Exhibit 10.3
EMPLOYMENT AGREEMENT
THIS EMPLOYMENT AGREEMENT, dated as of this 3rd day of
September, 1999, and having an "Effective Date" of September 3,
1999, is by and between SCHOOL SPECIALTY, INC., a Delaware
corporation (the "Company") and XXXXXX X. XXXXXXXXX ("Employee").
RECITALS
The Company desires to continue to employ Employee and to
have the benefit of his skills and services, and Employee desires
to accept employment with the Company, on the terms and
conditions set forth herein.
NOW, THEREFORE, in consideration of the mutual promises,
terms, covenants and conditions set forth herein, and the
performance of each, the parties hereto, intending legally to be
bound, hereby agree as follows:
AGREEMENTS
1. Employment and Duties. The Company hereby agrees to
employ the Employee and the Employee hereby accepts
employment as a Vice President Finance and Business
Development of the Company and agrees to devote his
full business time and efforts to the diligent and
faithful performance of his duties as a Vice President
Finance and Business Development of the Company
hereunder under the direction of the Chief Financial
Officer of the Company. Such duties shall be performed
from headquarters in the Appleton, Wisconsin, area.
2. Term of Employment. Unless sooner terminated as
hereinafter provided, the term of the Employee's employment
hereunder shall commence with and only with the Effective Date
and shall continue for a period of eighteen (18) months (the
"Term"). This Agreement may be terminated prior to the end of the
Term in the manner provided herein. In the event that this
agreement is not terminated pursuant to the terms of this
Agreement, following the first eighteen (18) months of the Term
of or any renewal terms thereof, said agreement shall extend for
a successive renewal term of eighteen (18) months measured from
the date of the expiration of the Term or the expiration of any
subsequent renewal term, unless either party shall notify the
other party of their desire to not renew the term of this
agreement, with said notice to be made no later than ninety (90)

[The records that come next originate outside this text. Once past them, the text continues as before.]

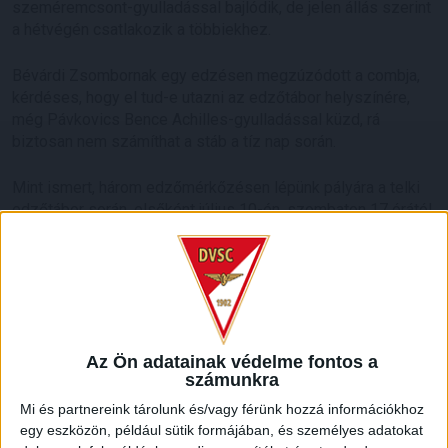
szeméremcsont-gyulladással bajlódik, de jelen állás szerint
a hétvégén csatlakozik a többiekhez.
Bévárdi Zsombornak egy edzésen megzúzódott a combja,
kérdéses, hogy el tud-e utazni az edzőtábor helyszínére,
még Pávkovics Bence Achilles-gyulladással küzd, rá
biztosan nem számíthat a stáb a tíz nap során.
Mint ismert, három edzőmérkőzésen lépünk pályára a telki
edzőtábor során, elsőként július 10-én, szombaton 17 órától,
amikor a Budafokkal mérkőzünk meg, majd július 14-én,
szerdán 16 órától a Soroksár, július 17-én, szombaton 17
órától pedig a Vasas lesz az ellenfél.
A szombati edzőmeccset zárt kapuk mögött rendezik, de
élő streamen keresztül látható lesz.
Az Ön adatainak védelme fontos a
számunkra
Mi és partnereink tárolunk és/vagy férünk hozzá információkhoz
egy eszközön, például sütik formájában, és személyes adatokat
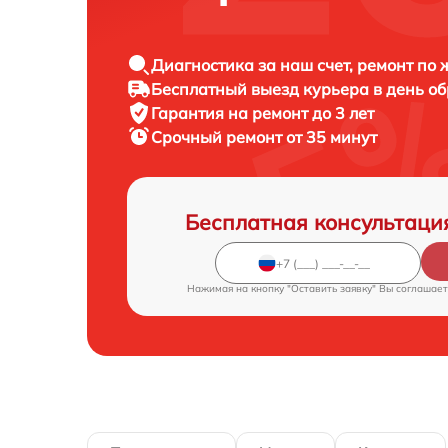
Диагностика за наш счет, ремонт по
Бесплатный выезд курьера в день о
Гарантия на ремонт до 3 лет
Срочный ремонт от 35 минут
Бесплатная консультаци
Нажимая на кнопку "Оставить заявку" Вы соглашает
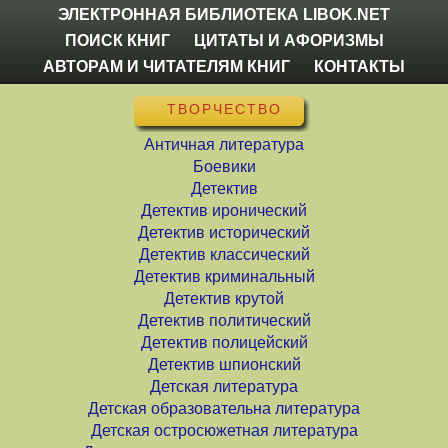
ЭЛЕКТРОННАЯ БИБЛИОТЕКА LIBOK.NET
ПОИСК КНИГ
ЦИТАТЫ И АФОРИЗМЫ
АВТОРАМ И ЧИТАТЕЛЯМ КНИГ
КОНТАКТЫ
ТВОРЧЕСТВО
Античная литература
Боевики
Детектив
Детектив иронический
Детектив исторический
Детектив классический
Детектив криминальный
Детектив крутой
Детектив политический
Детектив полицейский
Детектив шпионский
Детская литература
Детская образовательна литература
Детская остросюжетная литература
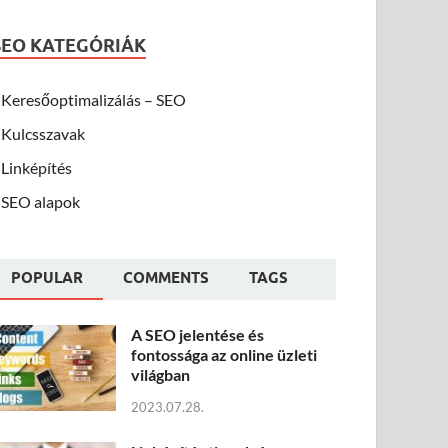
SEO KATEGÓRIÁK
Keresőoptimalizálás – SEO
Kulcsszavak
Linképítés
SEO alapok
POPULAR
COMMENTS
TAGS
A SEO jelentése és
fontossága az online üzleti
világban
2023.07.28.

days prior to the expiration of the Term of this agreement or
any then effective renewal term thereof.
3. Compensation. For all services rendered by Employee,
the Company shall compensate Employee as follows:
(a) Base Salary. Effective on the date hereof, the
annual base salary payable to Employee shall be One
Hundred Forty Thousand Dollars ($140,000.00) per
year or such greater amount as determined from time
to time by the Board of Directors of the Company
(but not reviewed less frequently than on an annual
basis), payable on a regular basis in accordance
with the Company's standard payroll procedures, but
not less than monthly. It is understood that the
base salary is a minimum amount, and shall not be
reduced during the term of this Agreement.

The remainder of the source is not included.